Violence which is not undertaken in
immediate self-defence is always an attack upon a person’s physical safety and
as such, part of the Culture of Death. Sexual
violence (rape) is of the same order: it is an attack upon the physical
safety of the victim. Such violence has the added evil of being a violation of
the victim’s self-experienced integrity as a person.
Where does the
Culture of Life differ from the Culture of Death? The Culture of Life requires
that we (and the law) recognise the intrinsic equal value of every human life,
male or female, young or old, black or white, sick or well, born or unborn, so
as to provide help in a person’s social needs and healing in their illness. In
the Culture of Life, abortion and IVF are
replaced by adoption, which upholds the life of every child and provides
parenthood to husbands and wives. In the Culture of Life, stability of family life replaces
temporary relationships and the family chaos that ensues with successive living
arrangements. In the Culture of Life, friendship
replaces aberrant homosexual acts
which bring disease. In family planning, artificial
contraception is replaced by natural family planning as provided by
naprotechnology. Developed by Dr.

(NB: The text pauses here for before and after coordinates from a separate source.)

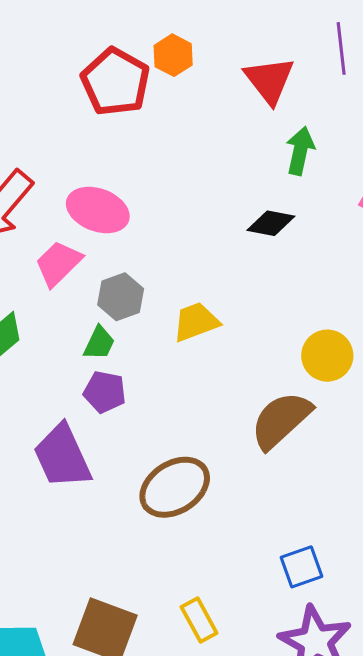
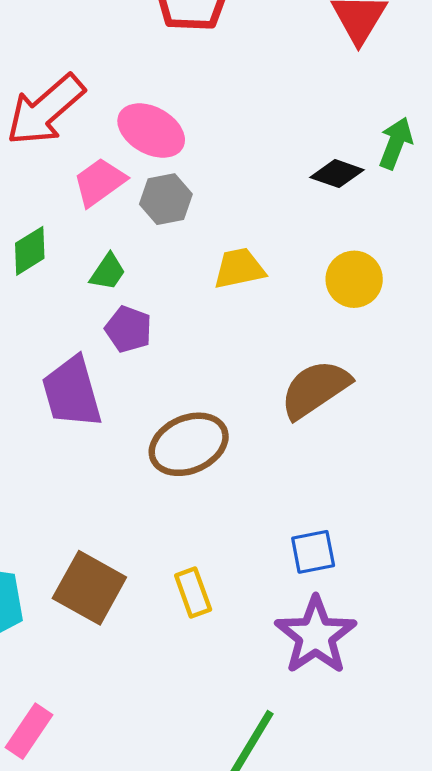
green arrow: (300, 151) -> (396, 143), moved
gray hexagon: (121, 297) -> (166, 199), moved
green trapezoid: (99, 343) -> (108, 272), moved
yellow circle: (327, 356) -> (354, 279), moved

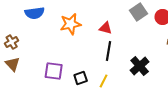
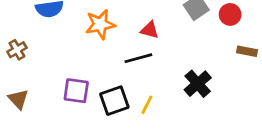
black line: (109, 51) -> (138, 58), moved, turned 66
brown triangle: (13, 64) -> (18, 99), moved
black square: (81, 78) -> (114, 101), size x1.5

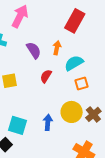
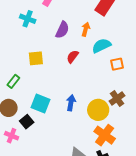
purple semicircle: (34, 50) -> (62, 30), turned 54
orange square: (81, 84) -> (117, 64), moved
yellow circle: (72, 112) -> (98, 110), moved

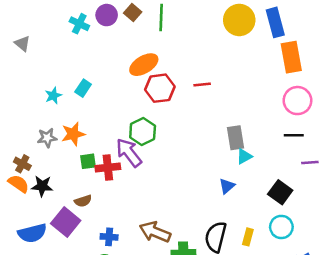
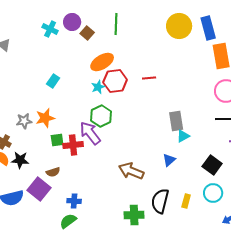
brown square: (133, 13) -> (87, 33), moved
cyan star: (53, 96) -> (98, 87), moved
brown arrow: (155, 232) -> (131, 171), moved

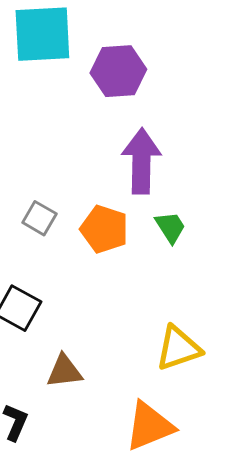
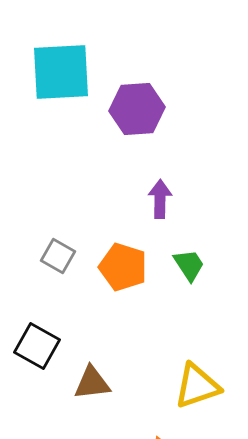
purple arrow: (141, 161) -> (160, 199), size x0.6
brown triangle: (64, 371) -> (92, 383), moved

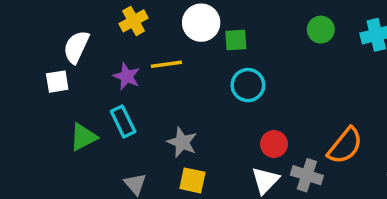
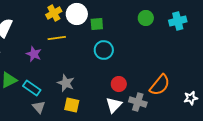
yellow cross: (134, 21) -> (54, 13), moved
purple star: (127, 76) -> (34, 54), moved
cyan rectangle: (123, 121) -> (32, 88), moved, turned -30

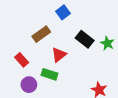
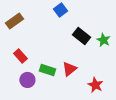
brown rectangle: (41, 34) -> (14, 21), moved
red triangle: (59, 55) -> (69, 69), moved

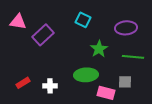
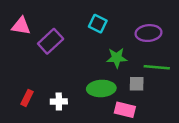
green star: (99, 49) -> (117, 58), turned 30
gray square: (125, 82) -> (137, 84), moved
red rectangle: (23, 83) -> (27, 98), turned -32

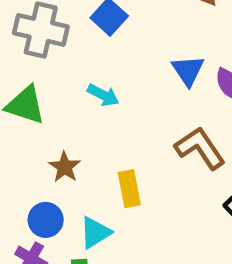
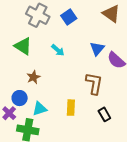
brown L-shape: (200, 148) -> (94, 83), turned 30
yellow rectangle: (129, 189) -> (71, 108), moved

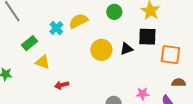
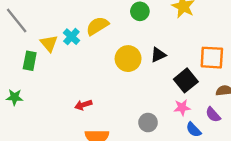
black square: (147, 37) -> (186, 80), moved, turned -36
green rectangle: (29, 43) -> (30, 61), moved, turned -35
yellow triangle: (42, 62) -> (49, 43), moved, turned 35

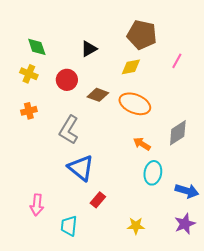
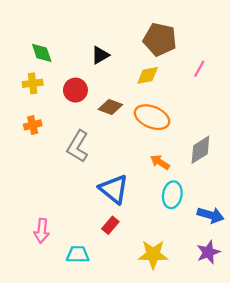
yellow cross: (29, 74) -> (33, 83), turned -30
blue triangle: (81, 168) -> (114, 189), moved
cyan trapezoid: (69, 226) -> (78, 254), turned 85
yellow star: (136, 226) -> (153, 254), size x1.5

Thomas W. Hilgers, MD, naprotechnology works
with the woman’s body, allowing a couple to space out their children naturally
and in many cases, restore health where there is infertility, endometriosis,
polycystic ovaries and ovulation failure. Successful pregnancies after
successive miscarriages have also been achieved by naprotechnology, even in
cases where IVF has failed. It is a natural, healthy process of both
contraception and conception.
Is not the Culture of Life not
a healthier culture than the killing of unborn babies and of the sick? A
healthier culture than one in which friendship and mutual respect replaces
damaging sex acts? A healthier culture than one which spreads disease and
abandonment of spouses and children by serial cohabitation and serial sexual
experience? A healthier culture than one which encourages self-mutilation? And
while we know marriages also break down, this has increased not simply because
of easier divorce laws but because we have made persons and relationships
disposable by promoting sexual liberty. In that sex is now a recreational
experience and can be engaged in with reduced likelihood of pregnancy,
infidelity has increased, with all the pain and family break-down that
brings. Logically, there can be nothing
‘healthy’ in a Culture of Death, since health and death are clearly opposites.
The Culture of Life is the only one that can produce a healthy, stable society
with persons valued at all stages -and in all conditions- of life. All the
culture of death offers is the elimination of persons.